=== Section Start ===
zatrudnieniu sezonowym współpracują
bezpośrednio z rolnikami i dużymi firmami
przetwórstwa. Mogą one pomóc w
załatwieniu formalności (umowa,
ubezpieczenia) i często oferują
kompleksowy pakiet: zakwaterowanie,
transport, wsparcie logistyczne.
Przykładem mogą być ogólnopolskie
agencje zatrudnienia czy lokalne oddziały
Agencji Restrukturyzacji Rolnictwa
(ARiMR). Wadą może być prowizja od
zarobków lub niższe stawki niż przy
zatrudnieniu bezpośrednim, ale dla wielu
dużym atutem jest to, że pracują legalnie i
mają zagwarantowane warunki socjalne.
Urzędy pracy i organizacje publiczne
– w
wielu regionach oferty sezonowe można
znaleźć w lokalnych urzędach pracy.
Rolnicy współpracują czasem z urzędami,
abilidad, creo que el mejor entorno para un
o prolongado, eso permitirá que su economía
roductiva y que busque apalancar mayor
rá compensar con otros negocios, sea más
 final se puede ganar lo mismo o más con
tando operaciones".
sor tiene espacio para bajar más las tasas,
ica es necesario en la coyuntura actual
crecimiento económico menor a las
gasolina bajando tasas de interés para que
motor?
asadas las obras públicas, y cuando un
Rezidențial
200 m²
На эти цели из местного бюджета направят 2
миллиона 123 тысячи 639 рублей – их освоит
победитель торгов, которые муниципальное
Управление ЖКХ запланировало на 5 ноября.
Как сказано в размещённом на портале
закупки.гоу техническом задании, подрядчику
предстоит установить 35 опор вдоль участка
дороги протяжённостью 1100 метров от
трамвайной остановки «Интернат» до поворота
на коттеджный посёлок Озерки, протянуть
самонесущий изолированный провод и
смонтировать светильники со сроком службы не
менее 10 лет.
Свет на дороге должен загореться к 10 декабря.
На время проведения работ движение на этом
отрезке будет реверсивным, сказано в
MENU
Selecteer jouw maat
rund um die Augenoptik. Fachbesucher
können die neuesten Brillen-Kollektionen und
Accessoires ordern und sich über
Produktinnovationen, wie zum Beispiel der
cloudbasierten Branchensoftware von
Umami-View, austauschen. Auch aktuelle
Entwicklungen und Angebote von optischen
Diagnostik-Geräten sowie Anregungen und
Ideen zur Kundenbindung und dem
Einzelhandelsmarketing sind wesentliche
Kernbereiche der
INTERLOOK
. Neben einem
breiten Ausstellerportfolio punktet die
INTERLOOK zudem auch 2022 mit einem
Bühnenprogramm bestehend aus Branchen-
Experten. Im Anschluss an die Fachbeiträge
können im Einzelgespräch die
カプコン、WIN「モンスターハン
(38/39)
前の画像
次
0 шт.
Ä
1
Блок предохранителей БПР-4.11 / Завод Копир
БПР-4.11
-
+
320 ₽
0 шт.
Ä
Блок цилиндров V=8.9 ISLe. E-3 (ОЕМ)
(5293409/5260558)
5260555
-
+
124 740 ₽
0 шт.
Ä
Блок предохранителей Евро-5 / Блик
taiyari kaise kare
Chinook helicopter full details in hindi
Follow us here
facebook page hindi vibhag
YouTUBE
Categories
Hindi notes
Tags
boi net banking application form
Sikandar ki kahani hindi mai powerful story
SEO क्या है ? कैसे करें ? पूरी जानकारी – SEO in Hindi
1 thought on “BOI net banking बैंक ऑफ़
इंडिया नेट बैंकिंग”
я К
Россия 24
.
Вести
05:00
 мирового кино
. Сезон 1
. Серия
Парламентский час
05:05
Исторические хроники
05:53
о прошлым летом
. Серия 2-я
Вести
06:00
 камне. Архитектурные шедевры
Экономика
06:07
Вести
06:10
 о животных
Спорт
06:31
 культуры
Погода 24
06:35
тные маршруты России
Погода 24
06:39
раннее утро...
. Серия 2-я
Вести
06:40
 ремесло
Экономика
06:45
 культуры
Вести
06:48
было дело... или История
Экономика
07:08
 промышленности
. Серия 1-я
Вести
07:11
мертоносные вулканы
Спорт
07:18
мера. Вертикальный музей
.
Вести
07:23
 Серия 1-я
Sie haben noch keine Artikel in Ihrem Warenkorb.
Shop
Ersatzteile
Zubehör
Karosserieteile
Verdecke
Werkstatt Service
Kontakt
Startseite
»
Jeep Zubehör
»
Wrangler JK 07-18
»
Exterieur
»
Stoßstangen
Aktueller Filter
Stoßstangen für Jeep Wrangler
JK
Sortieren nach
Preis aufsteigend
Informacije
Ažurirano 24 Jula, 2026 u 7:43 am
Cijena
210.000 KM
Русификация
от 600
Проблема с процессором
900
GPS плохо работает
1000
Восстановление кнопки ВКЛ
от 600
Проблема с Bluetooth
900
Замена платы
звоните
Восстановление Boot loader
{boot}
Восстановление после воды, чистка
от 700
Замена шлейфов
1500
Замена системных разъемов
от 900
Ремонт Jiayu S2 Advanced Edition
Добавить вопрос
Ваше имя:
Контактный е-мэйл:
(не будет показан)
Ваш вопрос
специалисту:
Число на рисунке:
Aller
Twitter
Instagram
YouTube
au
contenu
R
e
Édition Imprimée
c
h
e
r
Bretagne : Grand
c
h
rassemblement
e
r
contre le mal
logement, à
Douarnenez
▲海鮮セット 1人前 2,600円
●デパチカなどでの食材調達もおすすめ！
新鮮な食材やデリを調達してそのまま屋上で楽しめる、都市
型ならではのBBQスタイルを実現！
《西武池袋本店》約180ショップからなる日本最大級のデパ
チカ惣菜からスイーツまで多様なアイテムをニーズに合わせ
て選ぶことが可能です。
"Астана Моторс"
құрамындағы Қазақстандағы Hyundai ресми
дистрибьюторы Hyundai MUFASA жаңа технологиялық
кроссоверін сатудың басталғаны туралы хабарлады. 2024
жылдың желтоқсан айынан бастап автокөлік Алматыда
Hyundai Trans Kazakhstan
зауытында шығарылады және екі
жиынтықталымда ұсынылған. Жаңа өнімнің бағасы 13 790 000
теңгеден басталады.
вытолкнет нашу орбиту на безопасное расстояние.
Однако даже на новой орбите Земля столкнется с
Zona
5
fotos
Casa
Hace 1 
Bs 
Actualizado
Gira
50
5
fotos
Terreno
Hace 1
=== Section End ===
### GOAL OF THE EXERCISE
Identify the lines in the entries above that contain "Jeep", then copy them out.

### SOLUTION
Jeep Zubehör
Stoßstangen für Jeep Wrangler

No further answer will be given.